How to fix a high bounce rate on your website

trampoline-fail-bball
People that bounce your website consider it a fail – like this.

If you have a website, you have a bounce rate. It’s inevitable that someone will find your page through a search, click the link, read the content and decide this wasn’t what they were looking for.  Instead of clicking anything on your website, they will back out, close the window or click on a link that leads to another website that is on your website.

don-schindler-website-bounce-rate
My bounce rate for the year

This is a bounce. And if you have Google Analytics running on your website, Google will let you know how many times this happens to your website.

But Google is also watching from the search engine side of the business and if you get too high of a bounce rate for a certain keyword, they won’t be showing your website for that keyword much longer.
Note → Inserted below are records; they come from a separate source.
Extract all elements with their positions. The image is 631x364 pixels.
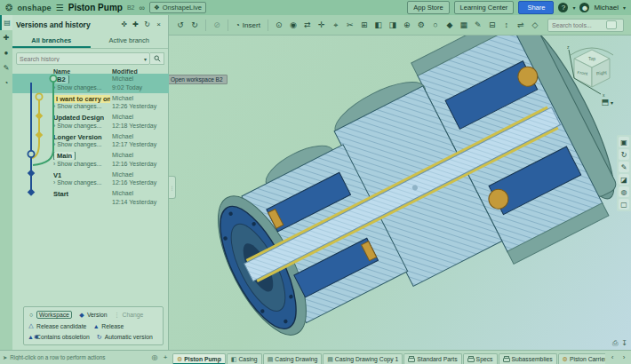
parts-list-icon[interactable]: ▣	[619, 137, 629, 147]
redo-icon[interactable]: ↻	[188, 19, 201, 32]
cylindrical-mate-icon[interactable]: ⊞	[358, 19, 371, 32]
export-icon[interactable]: ↧	[621, 339, 627, 348]
help-icon[interactable]: ?	[558, 3, 568, 12]
view-options-cube-icon: ⬒	[601, 98, 609, 107]
display-states-icon[interactable]: ◍	[619, 186, 629, 197]
orient-icon[interactable]: ⊙	[273, 19, 285, 32]
history-clock-icon[interactable]: ◔	[0, 75, 12, 91]
refresh-graph-button[interactable]: ↻	[141, 19, 153, 30]
title-bar: ❂ onshape ☰ Piston Pump B2 ∞ ❖ OnshapeLi…	[0, 0, 631, 15]
group-icon[interactable]: ◆	[443, 19, 456, 32]
follow-mode-icon[interactable]: ✎	[0, 60, 12, 75]
version-row-longer-version[interactable]: Longer Version › Show changes... Michael…	[12, 131, 169, 151]
show-changes-link[interactable]: › Show changes...	[53, 103, 101, 109]
version-row-v1[interactable]: V1 › Show changes... Michael 12:16 Yeste…	[12, 170, 169, 189]
canvas-right-rail: ▣ ↻ ✎ ◪ ◍ ▢	[617, 135, 631, 211]
onshape-live-badge[interactable]: ❖ OnshapeLive	[149, 2, 206, 13]
section-view-icon[interactable]: ◪	[619, 174, 629, 185]
mate-icon[interactable]: ◉	[287, 19, 300, 32]
tab-piston-pump[interactable]: ⚙ Piston Pump	[172, 353, 226, 364]
model-canvas[interactable]: Open workspace B2 Top Front Right z x ⬒ …	[169, 36, 631, 350]
rollback-icon[interactable]: ⊘	[211, 19, 223, 32]
revolute-mate-icon[interactable]: ✛	[316, 19, 328, 32]
pattern-icon[interactable]: ▦	[458, 19, 470, 32]
version-row-main[interactable]: Main › Show changes... Michael 12:16 Yes…	[12, 150, 169, 170]
planar-mate-icon[interactable]: ✂	[344, 19, 356, 32]
ball-mate-icon[interactable]: ◨	[387, 19, 399, 32]
tab-standard-parts[interactable]: Standard Parts	[403, 353, 461, 364]
release-candidate-legend-icon: △	[28, 322, 35, 329]
show-changes-link[interactable]: › Show changes...	[53, 123, 101, 129]
comments-icon[interactable]: ●	[0, 45, 12, 60]
tab-piston-carrier-assembly[interactable]: ⚙ Piston Carrier Assembly	[558, 353, 605, 364]
tab-scroll-right-icon[interactable]: ›	[619, 352, 629, 363]
tab-label: Standard Parts	[417, 356, 457, 362]
slider-mate-icon[interactable]: ⌖	[330, 19, 342, 32]
user-name[interactable]: Michael	[594, 4, 619, 12]
exploded-view-icon[interactable]: ◇	[529, 19, 541, 32]
tab-active-branch[interactable]: Active branch	[91, 34, 169, 48]
show-changes-link[interactable]: › Show changes...	[53, 141, 101, 147]
pin-slot-mate-icon[interactable]: ◧	[372, 19, 385, 32]
tab-scroll-left-icon[interactable]: ‹	[607, 352, 618, 363]
insert-button[interactable]: ◔ Insert	[233, 21, 263, 29]
close-panel-button[interactable]: ×	[153, 19, 164, 30]
tab-specs[interactable]: Specs	[463, 353, 498, 364]
create-branch-button[interactable]: ✚	[130, 19, 141, 30]
user-menu-caret-icon[interactable]: ▾	[623, 4, 626, 11]
expand-caret-icon: ›	[53, 84, 55, 91]
version-row-updated-design[interactable]: Updated Design › Show changes... Michael…	[12, 112, 169, 131]
version-row-carry-on[interactable]: I want to carry on here › Show changes..…	[12, 93, 169, 113]
replicate-icon[interactable]: ⇌	[515, 19, 527, 32]
version-row-b2[interactable]: B2 › Show changes... Michael 9:02 Today	[12, 74, 169, 93]
help-caret-icon[interactable]: ▾	[572, 4, 575, 11]
obsoletion-legend-icon: ▲✱	[28, 334, 35, 341]
tab-casing-drawing[interactable]: ▤ Casing Drawing	[263, 353, 323, 364]
learning-center-button[interactable]: Learning Center	[454, 1, 515, 14]
share-link-icon[interactable]: ∞	[139, 4, 144, 12]
standard-content-icon[interactable]: ⊟	[486, 19, 499, 32]
row-author: Michael	[112, 190, 133, 196]
isolate-icon[interactable]: ▢	[619, 199, 629, 210]
version-row-start[interactable]: Start Michael 12:14 Yesterday	[12, 188, 169, 208]
graph-zoom-fit-button[interactable]: ◎	[149, 352, 160, 363]
fastened-mate-icon[interactable]: ⇄	[301, 19, 314, 32]
tool-search-input[interactable]	[552, 22, 603, 28]
view-cube[interactable]: Top Front Right z x	[565, 43, 619, 99]
versions-history-icon[interactable]: ▤	[0, 15, 12, 30]
tab-casing[interactable]: ◧ Casing	[227, 353, 262, 364]
create-version-icon[interactable]: ✚	[0, 30, 12, 45]
tab-all-branches[interactable]: All branches	[12, 34, 91, 48]
pump-model-3d[interactable]	[169, 36, 631, 350]
show-changes-link[interactable]: › Show changes...	[53, 84, 101, 91]
part-studio-tab-icon: ◧	[231, 356, 237, 363]
mate-relation-icon[interactable]: ↕	[500, 19, 513, 32]
renaming-workspace-label[interactable]: I want to carry on here	[53, 95, 110, 103]
history-search-input[interactable]	[20, 56, 144, 62]
legend-obsoletion-label: Contains obsoletion	[36, 334, 90, 340]
mate-connector-icon[interactable]: ○	[429, 19, 442, 32]
show-changes-link[interactable]: › Show changes...	[53, 179, 101, 186]
tab-casing-drawing-copy-1[interactable]: ▤ Casing Drawing Copy 1	[323, 353, 403, 364]
search-filter-caret-icon[interactable]: ▾	[144, 56, 147, 62]
tab-label: Casing Drawing Copy 1	[335, 356, 398, 362]
view-options-button[interactable]: ⬒ ▾	[601, 98, 613, 107]
edit-in-context-icon[interactable]: ✎	[472, 19, 484, 32]
add-tab-button[interactable]: +	[160, 352, 171, 363]
tangent-mate-icon[interactable]: ⚙	[415, 19, 427, 32]
named-views-icon[interactable]: ↻	[619, 149, 629, 160]
app-store-button[interactable]: App Store	[407, 1, 449, 14]
parallel-mate-icon[interactable]: ⊕	[401, 19, 413, 32]
panel-resize-handle[interactable]: ⋮	[169, 176, 176, 199]
edit-appearance-icon[interactable]: ✎	[619, 162, 629, 172]
change-legend-icon: ⋮	[114, 312, 121, 319]
show-changes-link[interactable]: › Show changes...	[53, 161, 101, 167]
main-menu-icon[interactable]: ☰	[56, 3, 64, 12]
user-avatar[interactable]: ☻	[579, 3, 589, 12]
print-icon[interactable]: ⎙	[612, 339, 618, 348]
undo-icon[interactable]: ↺	[174, 19, 187, 32]
tab-subassemblies[interactable]: Subassemblies	[499, 353, 557, 364]
share-button[interactable]: Share	[518, 1, 554, 14]
create-version-button[interactable]: ✜	[118, 19, 130, 30]
search-submit-button[interactable]	[150, 52, 164, 65]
So what can cause a high bounce rate?

1. Technical Issues

Slow page load times – if your website takes longer than 3 seconds to load (and even 3 seconds is pushing it), then the bounce rate is gonna go up. People don’t have time to wait on your big image carousel (hate those things) or all those cool widgets from Facebook and Twitter that display your content.

If you want to see how fast your page loads, use GTmetrix or Pingdom and it will tell you what is taking too long.

Not being Mobile First – When it comes to where the web is going, mobile is leading the charge. There are more mobile phones than toothbrushes and it’s how the majority of us access the web, read our email and play games.

So if you website isn’t mobile-optimized (which means that it can function for the user on a mobile phone – most relevant content for a mobile user is easy to find and operate with a thumb) and responsively designed (one website that shifts size and content depending on the device accessing it) then you are going to have a high bounce rate for mobile and tablets.

Cheap crappy hosting – maybe you have a website and you decided to go with the lowest possible payment (Web Hosting for only $1.99 a month). Even with net neutrality, a crappy provider could put your website with a few hundred other small websites on one web server without a load balancer and your website gets punished for slow load times.

Loading popups – now don’t get me wrong, I’m all for an email capture pop-up after the user has been on the page for a while. But if your email capture pop-up launches the minute someone arrives at the website, that’s annoying and it can slow down the website load time.

2. Website Content

Low Quality Content – unfortunately most websites suffer from this. The content just sucks. It’s full of marketing fluff or it promises to teach you something and just doesn’t deliver.

Or maybe the content is actually decent but you used a lame clip art or a FREE stupid office people stock photo. People judge pages quickly and bad photos with short meatless content will drive them away in a hurry.

Content is buried – Here’s a big one of my pet peeves. Too many people write their content in Word using the rules we all learned in school about how to write properly – especially when it comes to research and findings.

The problem here is that people read on the web very differently. They are looking to scan the article quickly to see what points you are trying to get across and then if they want to read it – they will but it will be quick so they need breaks in sentences (no more than two sentence in a paragraph) and pieces to be highlighted that are important.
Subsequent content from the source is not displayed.